[Records drawn from a dataset]
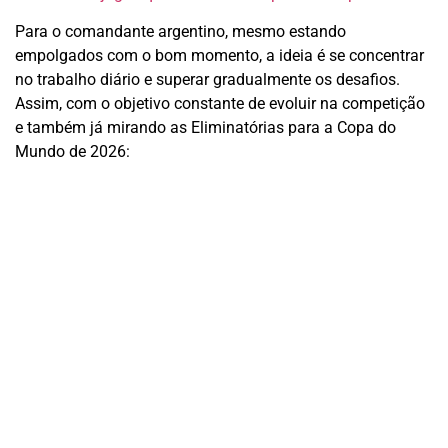
Para o comandante argentino, mesmo estando
empolgados com o bom momento, a ideia é se concentrar
no trabalho diário e superar gradualmente os desafios.
Assim, com o objetivo constante de evoluir na competição
e também já mirando as Eliminatórias para a Copa do
Mundo de 2026:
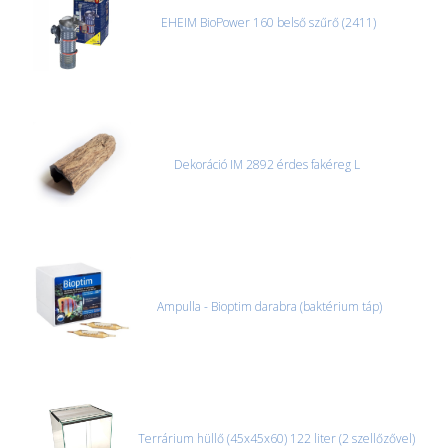
EHEIM BioPower 160 belső szűrő (2411)
Dekoráció IM 2892 érdes fakéreg L
Ampulla - Bioptim darabra (baktérium táp)
Terrárium hüllő (45x45x60) 122 liter (2 szellőzővel)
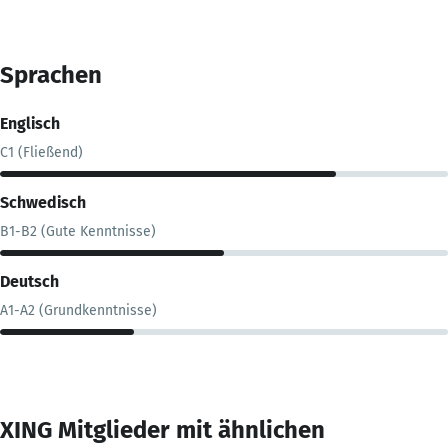
Sprachen
Englisch
C1 (Fließend)
Schwedisch
B1-B2 (Gute Kenntnisse)
Deutsch
A1-A2 (Grundkenntnisse)
XING Mitglieder mit ähnlichen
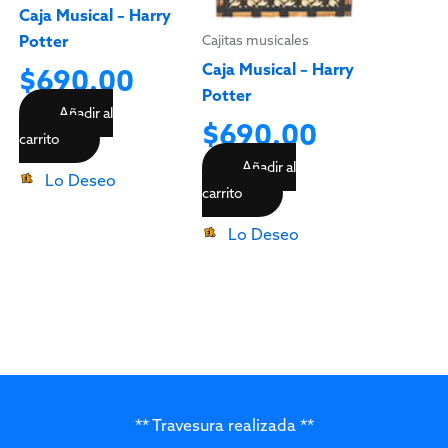
Caja Musical – Harry
Cajitas musicales
Potter
Caja Musical – Harry
$
690.00
Potter
Añadir al
$
690.00
carrito
Añadir al
Lo Deseo
carrito
Lo Deseo
** Travesura realizada **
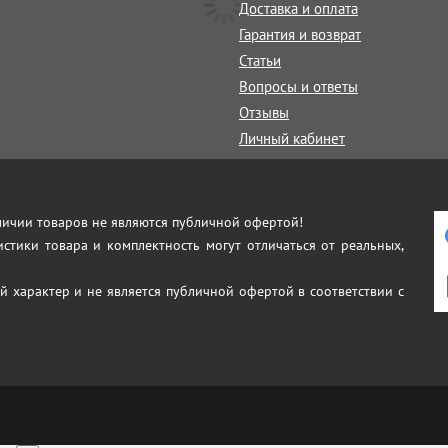
Доставка и оплата
Гарантия и возврат
Статьи
Вопросы и ответы
Отзывы
Личный кабинет
аличии товаров не являются публичной офертой!
истики товара и комплектность могут отличаться от реальных,
й характер и не является публичной офертой в соответствии с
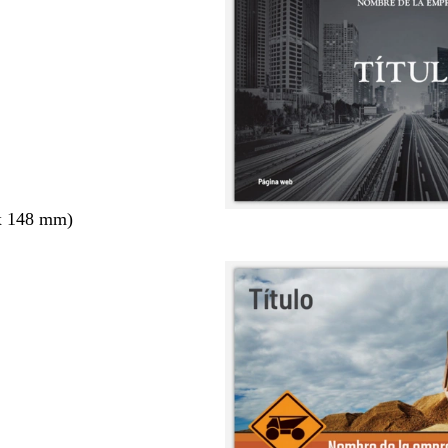
x 148 mm)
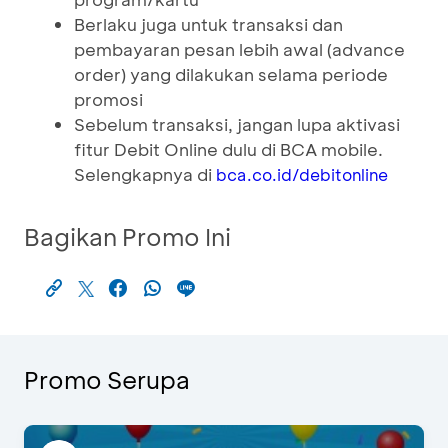
Berlaku juga untuk transaksi dan
pembayaran pesan lebih awal (advance
order) yang dilakukan selama periode
promosi
Sebelum transaksi, jangan lupa aktivasi
fitur Debit Online dulu di BCA mobile.
Selengkapnya di
bca.co.id/debitonline
Bagikan Promo Ini
Promo Serupa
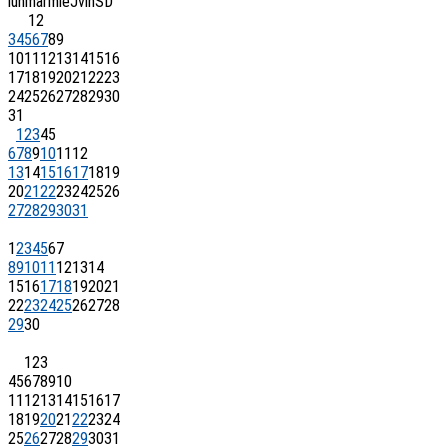
lun
mar
mie
J
vin
S
D
1
2
3
4
5
6
7
8
9
10
11
12
13
14
15
16
17
18
19
20
21
22
23
24
25
26
27
28
29
30
31
1
2
3
4
5
6
7
8
9
10
11
12
13
14
15
16
17
18
19
20
21
22
23
24
25
26
27
28
29
30
31
1
2
3
4
5
6
7
8
9
10
11
12
13
14
15
16
17
18
19
20
21
22
23
24
25
26
27
28
29
30
1
2
3
4
5
6
7
8
9
10
11
12
13
14
15
16
17
18
19
20
21
22
23
24
25
26
27
28
29
30
31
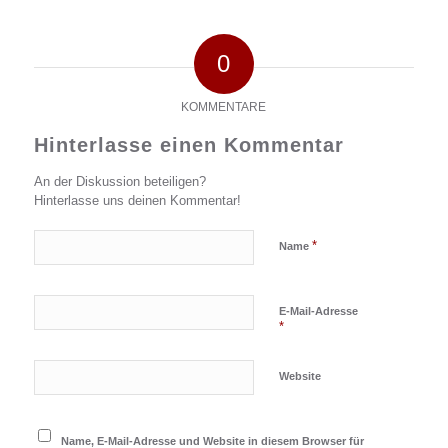
0
KOMMENTARE
Hinterlasse einen Kommentar
An der Diskussion beteiligen?
Hinterlasse uns deinen Kommentar!
*
Name
E-Mail-Adresse
*
Website
Name, E-Mail-Adresse und Website in diesem Browser für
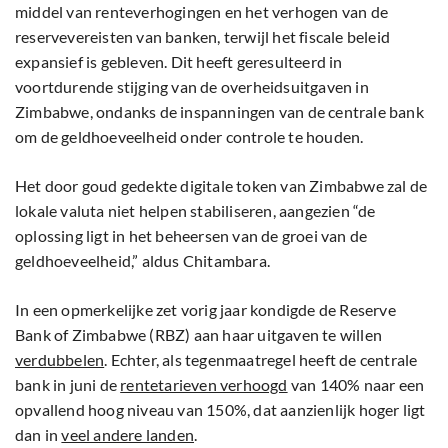
middel van renteverhogingen en het verhogen van de
reservevereisten van banken, terwijl het fiscale beleid
expansief is gebleven. Dit heeft geresulteerd in
voortdurende stijging van de overheidsuitgaven in
Zimbabwe, ondanks de inspanningen van de centrale bank
om de geldhoeveelheid onder controle te houden.
Het door goud gedekte digitale token van Zimbabwe zal de
lokale valuta niet helpen stabiliseren, aangezien “de
oplossing ligt in het beheersen van de groei van de
geldhoeveelheid,” aldus Chitambara.
In een opmerkelijke zet vorig jaar kondigde de Reserve
Bank of Zimbabwe (RBZ) aan haar uitgaven te willen
verdubbelen
. Echter, als tegenmaatregel heeft de centrale
bank in juni de
rentetarieven verhoogd
van 140% naar een
opvallend hoog niveau van 150%, dat aanzienlijk hoger ligt
dan in
veel andere landen
.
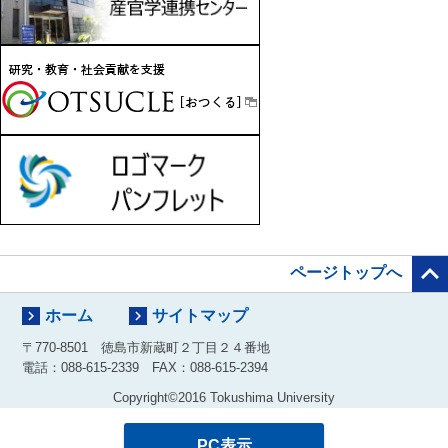

ページトップへ


ホーム
サイトマップ
〒770-8501 徳島市新蔵町２丁目２４番地
電話：088-615-2339 FAX：088-615-2394
Copyright©2016 Tokushima University
PC表示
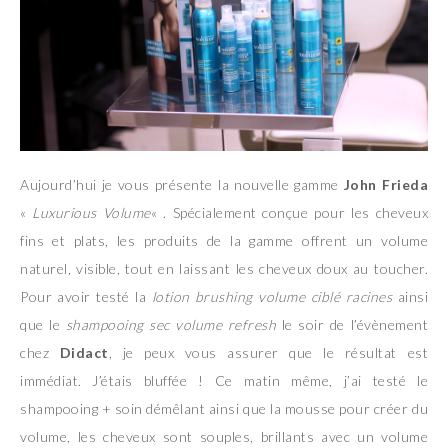
Aujourd’hui je vous présente la nouvelle gamme
John Frieda
«
Luxurious Volume
« . Spécialement conçue pour les cheveux
fins et plats, les produits de la gamme offrent un volume
naturel, visible, tout en laissant les cheveux doux au toucher.
Pour avoir testé la
lotion brushing volume ciblé racines
ainsi
que le
shampooing sec volume refresh
le soir de l’évènement
chez
Didact
, je peux vous assurer que le résultat est
immédiat. J’étais bluffée ! Ce matin même, j’ai testé le
shampooing + soin démêlant ainsi que la mousse pour créer du
volume, les cheveux sont souples, brillants avec un volume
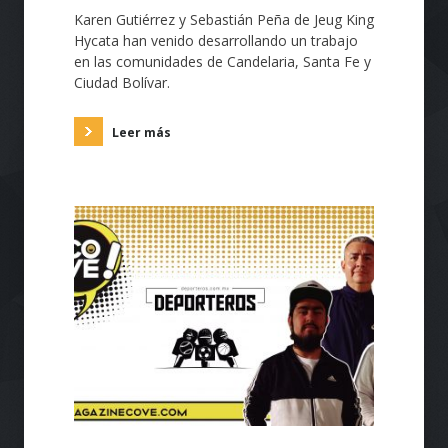
Karen Gutiérrez y Sebastián Peña de Jeug King
Hycata han venido desarrollando un trabajo
en las comunidades de Candelaria, Santa Fe y
Ciudad Bolívar.
Leer más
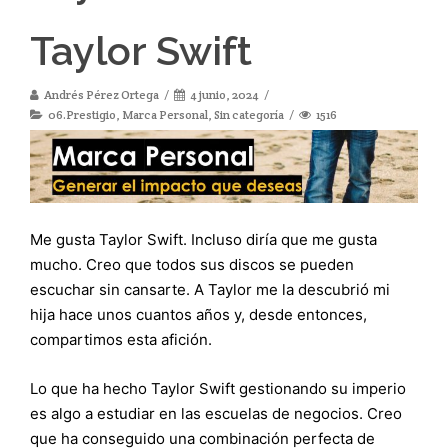
Taylor Swift
Andrés Pérez Ortega
4 junio, 2024
06.Prestigio
,
Marca Personal
,
Sin categoría
1516
Me gusta Taylor Swift. Incluso diría que me gusta
mucho. Creo que todos sus discos se pueden
escuchar sin cansarte. A Taylor me la descubrió mi
hija hace unos cuantos años y, desde entonces,
compartimos esta afición.
Lo que ha hecho Taylor Swift gestionando su imperio
es algo a estudiar en las escuelas de negocios. Creo
que ha conseguido una combinación perfecta de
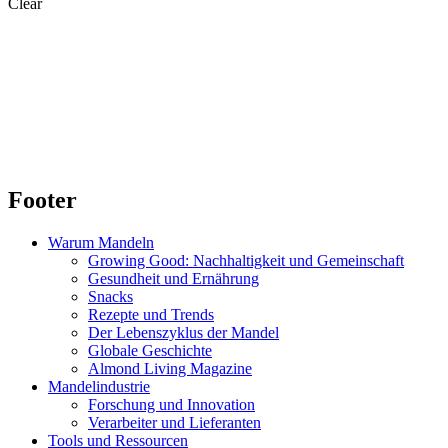
Clear
Footer
Warum Mandeln
Growing Good: Nachhaltigkeit und Gemeinschaft
Gesundheit und Ernährung
Snacks
Rezepte und Trends
Der Lebenszyklus der Mandel
Globale Geschichte
Almond Living Magazine
Mandelindustrie
Forschung und Innovation
Verarbeiter und Lieferanten
Tools und Ressourcen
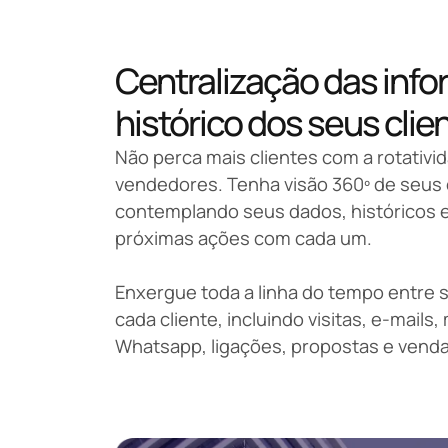
Centralização das inf
histórico dos seus clie
Não perca mais clientes com a rotativi
vendedores. Tenha visão 360º de seus 
contemplando seus dados, históricos e
próximas ações com cada um.
Enxergue toda a linha do tempo entre
cada cliente, incluindo visitas, e-mail
Whatsapp, ligações, propostas e venda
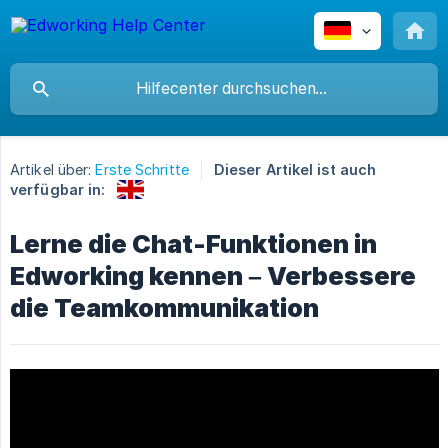
Artikel über:
Erste Schritte
Dieser Artikel ist auch
verfügbar in:
Lerne die Chat-Funktionen in
Edworking kennen – Verbessere
die Teamkommunikation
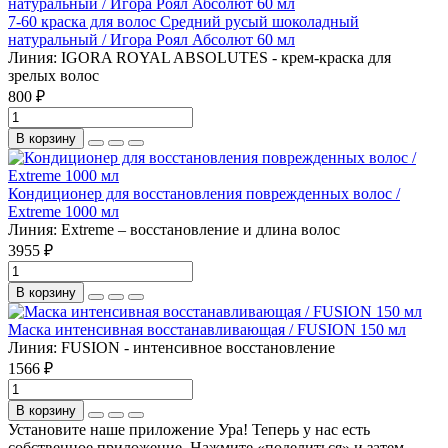
7-60 краска для волос Средний русый шоколадный
натуральный / Игора Роял Абсолют 60 мл
Линия:
IGORA ROYAL ABSOLUTES - крем-краска для
зрелых волос
800 ₽
В корзину
Кондиционер для восстановления поврежденных волос /
Extreme 1000 мл
Линия:
Extreme – восстановление и длина волос
3955 ₽
В корзину
Маска интенсивная восстанавливающая / FUSION 150 мл
Линия:
FUSION - интенсивное восстановление
1566 ₽
В корзину
Установите наше приложение
Ура! Теперь у нас есть
собственное приложение. Нажмите «поделиться» и затем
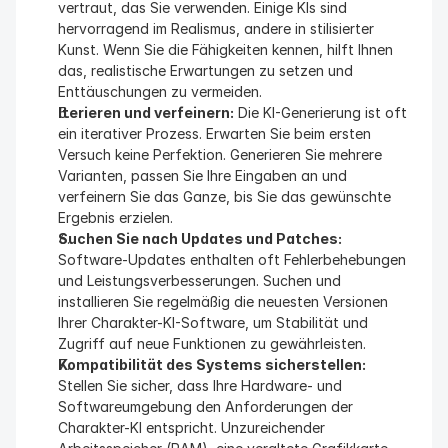
vertraut, das Sie verwenden. Einige KIs sind 
hervorragend im Realismus, andere in stilisierter 
Kunst. Wenn Sie die Fähigkeiten kennen, hilft Ihnen 
das, realistische Erwartungen zu setzen und 
Enttäuschungen zu vermeiden.
Iterieren und verfeinern:
 Die KI-Generierung ist oft 
ein iterativer Prozess. Erwarten Sie beim ersten 
Versuch keine Perfektion. Generieren Sie mehrere 
Varianten, passen Sie Ihre Eingaben an und 
verfeinern Sie das Ganze, bis Sie das gewünschte 
Ergebnis erzielen.
Suchen Sie nach Updates und Patches:
Software-Updates enthalten oft Fehlerbehebungen 
und Leistungsverbesserungen. Suchen und 
installieren Sie regelmäßig die neuesten Versionen 
Ihrer Charakter-KI-Software, um Stabilität und 
Zugriff auf neue Funktionen zu gewährleisten.
Kompatibilität des Systems sicherstellen:
Stellen Sie sicher, dass Ihre Hardware- und 
Softwareumgebung den Anforderungen der 
Charakter-KI entspricht. Unzureichender 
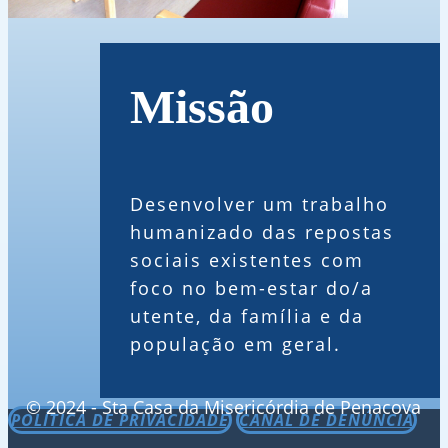
Missão
Desenvolver um trabalho
humanizado das repostas
sociais existentes com
foco no bem-estar do/a
utente, da família e da
população em geral.
© 2024 - Sta Casa da Misericórdia de Penacova
POLÍTICA DE PRIVACIDADE
CANAL DE DENÚNCIA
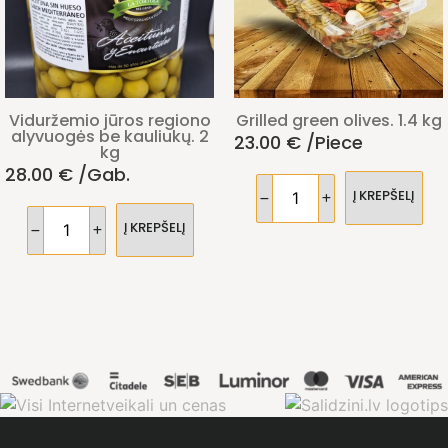
Viduržemio jūros regiono
Grilled green olives. 1.4 kg
alyvuogės be kauliukų. 2
23.00
€
/piece
kg
28.00
€
/gab.
Į KREPŠELĮ
Į KREPŠELĮ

◆ To do
Pictures do not belong in the copy. Repeat only the lines from the top of the records through the line containing "истики товара и".

◆ Written solution
Para o comandante argentino, mesmo estando
empolgados com o bom momento, a ideia é se concentrar
no trabalho diário e superar gradualmente os desafios.
Assim, com o objetivo constante de evoluir na competição
e também já mirando as Eliminatórias para a Copa do
Mundo de 2026:
EHEIM BioPower 160 belső szűrő (2411)
Dekoráció IM 2892 érdes fakéreg L
Ampulla - Bioptim darabra (baktérium táp)
Terrárium hüllő (45x45x60) 122 liter (2 szellőzővel)
Sprachen
Englisch
C1 (Fließend)
Schwedisch
B1-B2 (Gute Kenntnisse)
Deutsch
A1-A2 (Grundkenntnisse)
XING Mitglieder mit ähnlichen
Caja Musical – Harry
Cajitas musicales
Potter
Caja Musical – Harry
$
690.00
Potter
Añadir al
$
690.00
carrito
Añadir al
Lo Deseo
carrito
Lo Deseo
** Travesura realizada **
Доставка и оплата
Гарантия и возврат
Статьи
Вопросы и ответы
Отзывы
Личный кабинет
аличии товаров не являются публичной офертой!
истики товара и комплектность могут отличаться от реальных,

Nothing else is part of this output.